Time-varying mixing weights in 2-component Gaussian mixture model

Dear stan users and developers:

I have some problems recovering the ‘known’ parameter values from my proposed model.

My model is a 2-component mixture model where the mixing weights are time-dependent and I model it as an AR(1) process on eta[t] = log(lambda[t] / (1-lambda[t]) and lambda[t] is the mixing weights at time t.
eta[1] = 0
eta[2:TT] = normal( rho * eta[1:(TT-1)], 0.05).

the data y_it ~ lambda[t] * N(mu_t + d_1t, sigma[1] ) + (1-lambda[t]) * N(mu_t + d_2t, sigma[2])
I impose a constraint on the overall mean E(y_it ) = lambda[t] *(mu_t+d_1t) + (1-lambda[t]) * (mu_t + d_2t) = mu_t .

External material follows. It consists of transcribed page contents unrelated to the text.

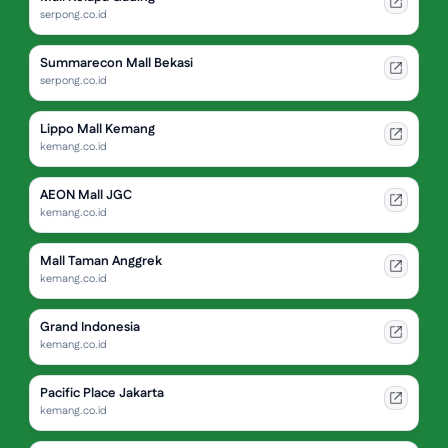
serpong.co.id
Summarecon Mall Bekasi
serpong.co.id
Lippo Mall Kemang
kemang.co.id
AEON Mall JGC
kemang.co.id
Mall Taman Anggrek
kemang.co.id
Grand Indonesia
kemang.co.id
Pacific Place Jakarta
kemang.co.id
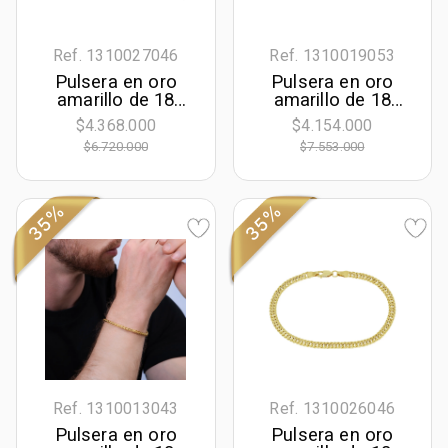
Ref. 1310027046
Ref. 1310019053
Pulsera en oro
Pulsera en oro
amarillo de 18
amarillo de 18
Kilates, 19 cm. de
Kilates, 21 cm. de
$4.368.000
$4.154.000
largo, 4 mm. de
largo, 2.50 mm. de
$6.720.000
$7.553.000
ancho
ancho
35%
35%
Ref. 1310013043
Ref. 1310026046
Pulsera en oro
Pulsera en oro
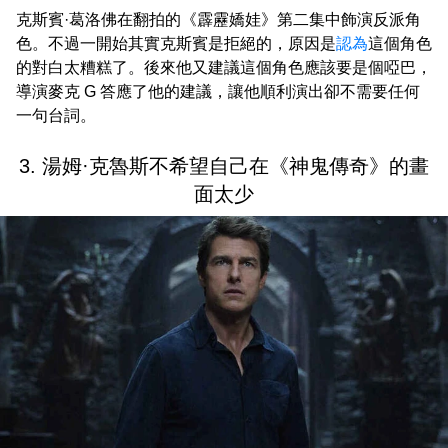
克斯賓·葛洛佛在翻拍的《霹靂嬌娃》第二集中飾演反派角
色。不過一開始其實克斯賓是拒絕的，原因是
認為
這個角色
的對白太糟糕了。後來他又建議這個角色應該要是個啞巴，
導演麥克 G 答應了他的建議，讓他順利演出卻不需要任何
一句台詞。
3. 湯姆·克魯斯不希望自己在《神鬼傳奇》的畫
面太少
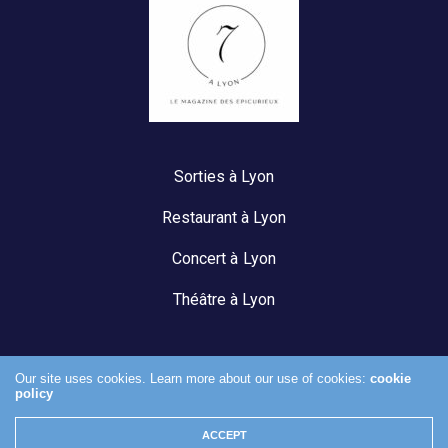
Sorties à Lyon
Restaurant à Lyon
Concert à Lyon
Théâtre à Lyon
Our site uses cookies. Learn more about our use of cookies:
cookie
policy
Mentions légales
ACCEPT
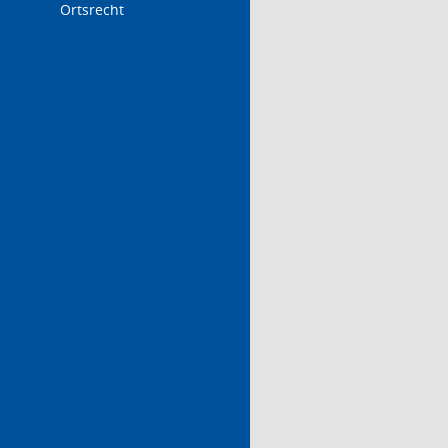
Ortsrecht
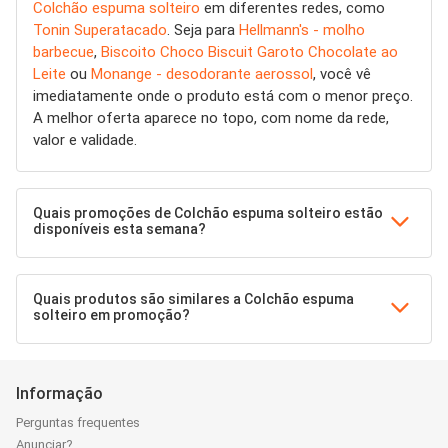
Colchão espuma solteiro
em diferentes redes, como
Tonin Superatacado
. Seja para
Hellmann's - molho
barbecue
,
Biscoito Choco Biscuit Garoto Chocolate ao
Leite
ou
Monange - desodorante aerossol
, você vê
imediatamente onde o produto está com o menor preço.
A melhor oferta aparece no topo, com nome da rede,
valor e validade.
Quais promoções de Colchão espuma solteiro estão
disponíveis esta semana?
Quais produtos são similares a Colchão espuma
solteiro em promoção?
Informação
Perguntas frequentes
Anunciar?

In other words, lambda[t] *d_1t + (1-lambda[t]) * d_2t = 0
mu_t are modeled as B-spline with a cyclic b-spline basis function and b-spline coefficients.
d_1t and d_2t are mixture component deviations and due to the constraint imposed above,
d_2t is modeled as a deterministic term
d_2t = lambda_t /(1-lambda{t) * (-d_1t)

To ensure components are identifiable, I let d_2t > d_1t for all time periods in other words,
d_1t <0 and impose an upper =0 constraint.
The prior on d_1t is another AR(1) process similar to the one imposed on the logit of mixing weights.

I simulate some data from this proposed model and use the data to fit the model,
however, 95% CI does not capture all the parameters.
I suspect it got something to do with the lambda estimation and then I refit the model supplied ‘true’ lambda values and then estimate the rest of the parameters and in this case, all the parameters are well-estimated.
Next, I supply ‘true’ values of all the other parameters and just to estimate eta_t and thus lambda_t, but the model still fails to recover the parameter values.
I know it must be something wrong with my eta_t set up, however, I am kind of lost in where to debug and hoping to gain some insights. Can some one please suggest where the model can potentially go wrong?

I have attached my model and also the simulated data below, thanks in advance.
I also uploaded a graph which illustrates my model, the black line is the underlying overall mean of the 2-component mixture model which is modeled by cyclic b-spline,
the two red lines are mixture component locations and the distance between the red and the black lines are d_1t and d_2t modeled as described above
the mixing weights lambda_t is modeled as inverse_logit eta[t] and follows an AR(1) process

time_varying_mixture_model.r (1.5 KB)
bspline basis construction function.r (3.8 KB)
state_space_true_classical.stan (4.2 KB)the_model.pdf (18.8 KB)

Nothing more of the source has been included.